A well-placed window can brighten a room with natural light and offer scenic views of the outside world. They’re also massively inefficient. Buildings consume around 40 percent of society’s energy production, and much of that energy is wasted due to poor insulation in the winter and too much heat retention during the summer. Even the most eco-friendly windows inevitably add to this energy drain.
Given it’s unlikely that people will accept a world of windowless homes, what’s the solution? According to one team of researchers at the University of Colorado Boulder, the fix may be a new material that resembles the packing bubble wrap used in moving boxes.
“To block heat exchange, you can put a lot of insulation in your walls, but windows need to be transparent,” study co-author and University of Colorado Boulder materials physicist Ivan Smalyukh said in a statement. “Finding insulators that are transparent is really challenging.”
Instead of discovering the unsung benefits of an existing transparent material, Smalyukh and his colleagues describe their own invention in a study recently published in the journal Science. Mesoporous Optically Clear Heat Insulator (MOCHI) is a silicone gel that functions similarly to the protective aerogel placed inside NASA’s Mars rovers to protect their electronics.

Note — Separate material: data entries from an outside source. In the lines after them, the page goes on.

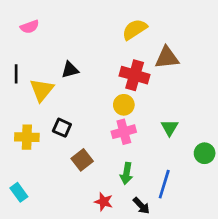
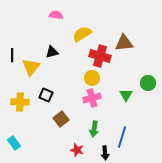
pink semicircle: (30, 27) -> (56, 15), moved, turned -152
yellow semicircle: (135, 29) -> (82, 34), moved
green circle: (205, 153) -> (148, 83), moved
black arrow: (141, 206) -> (105, 153), turned 40

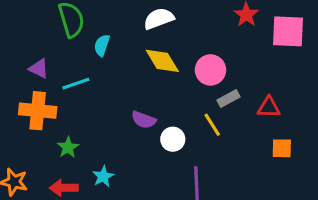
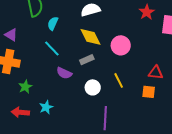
cyan line: (76, 84) -> (52, 49), moved, turned 60
gray rectangle: (228, 99) -> (87, 60), moved
purple semicircle: (144, 120) -> (64, 73), moved
orange square: (282, 148) -> (149, 92), moved

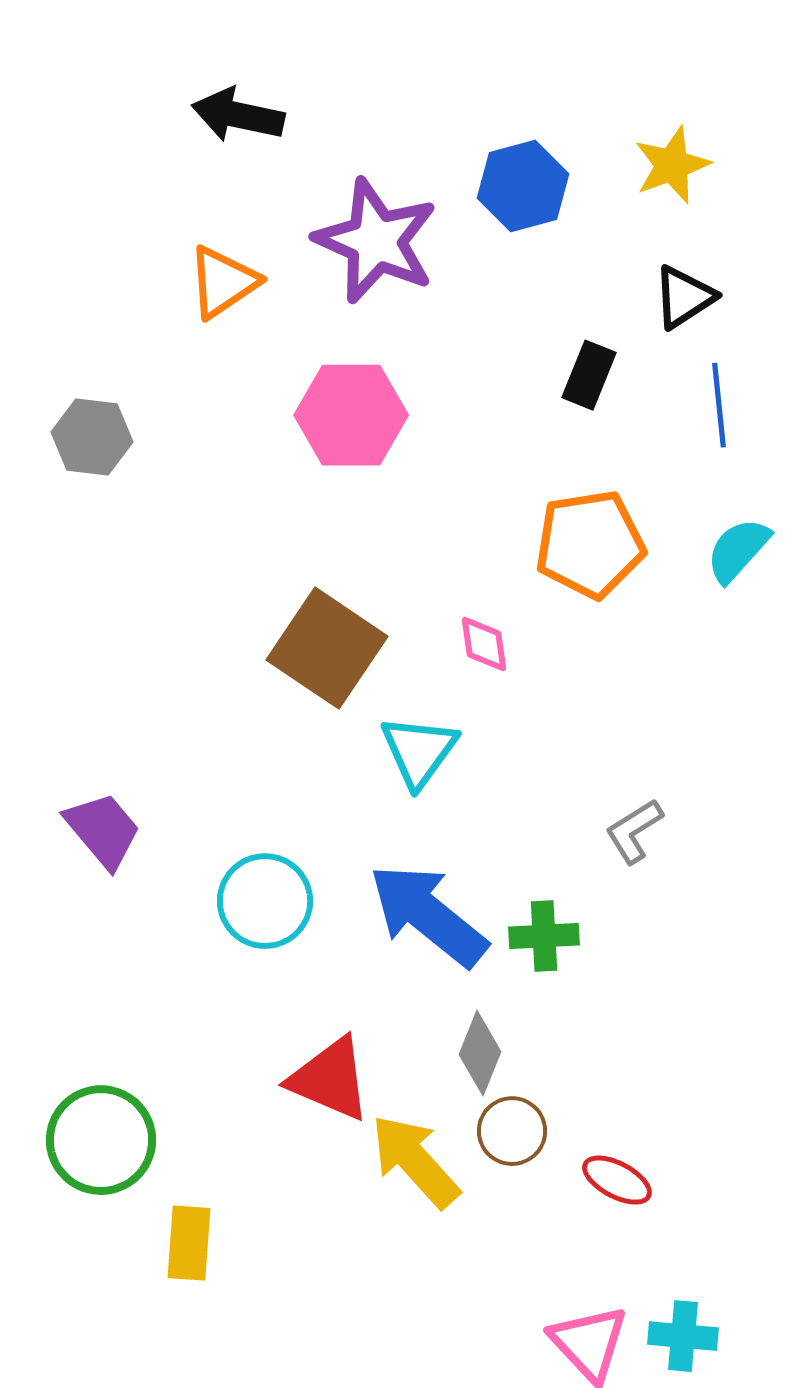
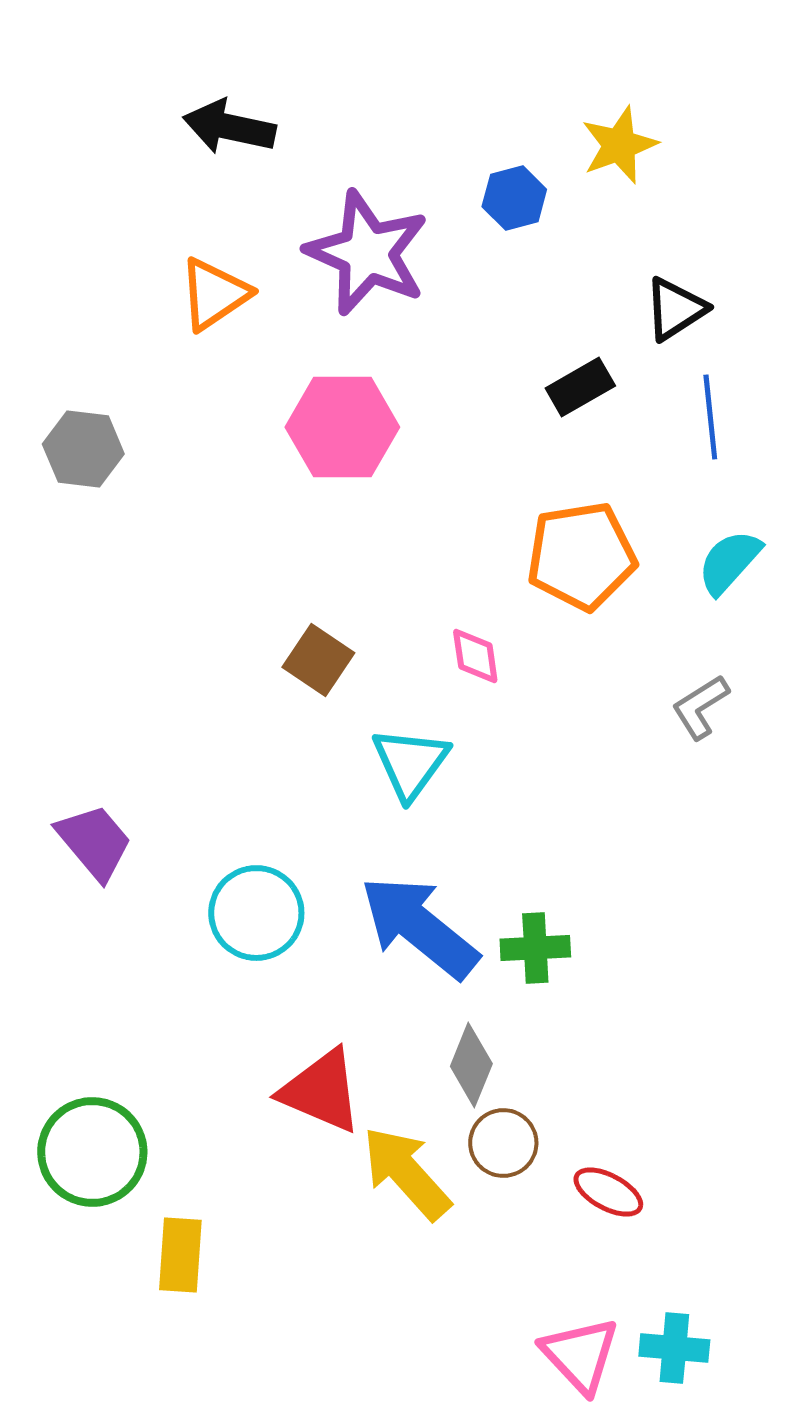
yellow star: (672, 165) -> (619, 145), moved
blue hexagon: (523, 186) -> (514, 198), size x0.7
black rectangle: (589, 375) -> (580, 387), turned 38
brown square: (327, 648) -> (318, 660), size x0.6
gray L-shape: (634, 831) -> (700, 707), moved

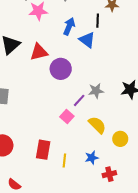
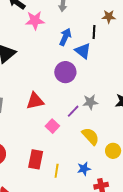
red triangle: (39, 52) -> (35, 101), moved
purple circle: (61, 69) -> (65, 72), moved
pink square: (67, 117) -> (52, 126), moved

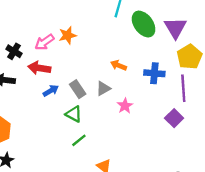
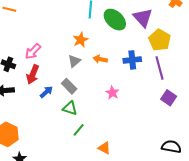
orange star: (68, 35) -> (81, 40), moved
red arrow: (39, 68) -> (33, 74), turned -66
gray triangle: (103, 88) -> (74, 61), moved
purple square: (174, 118) -> (169, 98), moved

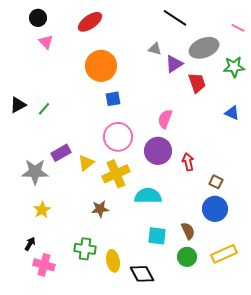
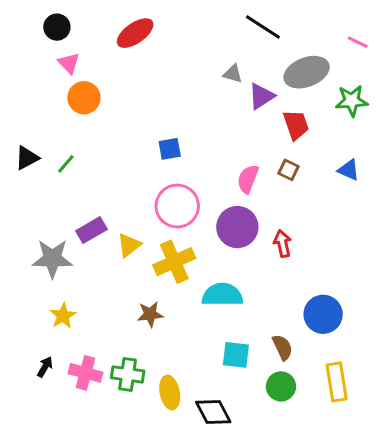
orange circle: (101, 66) -> (84, 98), moved, size x0.7
brown square: (216, 182) -> (288, 170), moved
yellow rectangle: (224, 254) -> (337, 382), turned -75
pink cross: (44, 265) -> (85, 373), moved

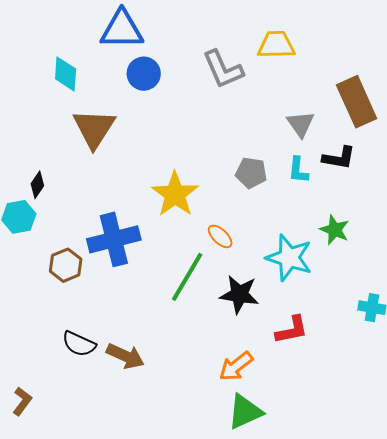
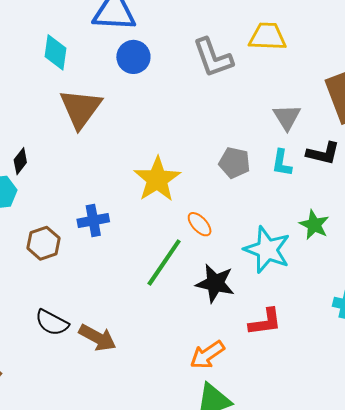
blue cross: (114, 239) -> (93, 221), size x0.6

Both MOCHI and aerogels work by trap[ing air inside a microscopic web of pores, each smaller than the width of a single human hair.
What differs between the two materials is how those air bubbles are arranged. Aerogels generally contain randomly distributed pockets that reflect light and make them opaque. However, MOCHI relies on molecules called surfactants suspended in a liquid silicone solution. Much like oil and vinegar separating, surfactants tend to group into threads, while the silicone adheres to the thread’s exteriors. From there, the team swapped out the surfactants with air, leaving behind what Smalyukh described as a “plumber’s nightmare” of microscopic pipes.
MOCHI’s volume is 90 percent air in its final form, which is what makes it so good at reflecting heat. In a gas, heat transfers as energized molecules and atoms collide with one another. However, the air bubbles in MOCHI are so tiny that they prevent gas-transfered heat.
“The molecules don’t have a chance to collide freely with each other and exchange energy. Instead, they bump into the walls of the pores,” said Smalyukh.
MOCHI is so good at blocking heat that a 5 millimeter (about 0.20 inches) thick sheet is enough to shield your palm from an open flame. And unlike aerogels, MOCHI’s microscopic structures are arranged so that they only reflect an estimated 0.2 percent of incoming light. Taken altogether, MOCHI may not only block heat. It could be used in a device that traps the heat as a sustainable energy source.
“Even when it’s a somewhat cloudy day, you could still harness a lot of energy and then use it to heat your water and your building interior,” explained Smalyukh.
While MOCHI’s ingredients are comparatively inexpensive, the manufacturing process is still time-consuming and labor intensive. That said, Smalyukh and his team hope that further research will streamline the production steps in a way that could see the transparent material make its way into everyday architectural plans.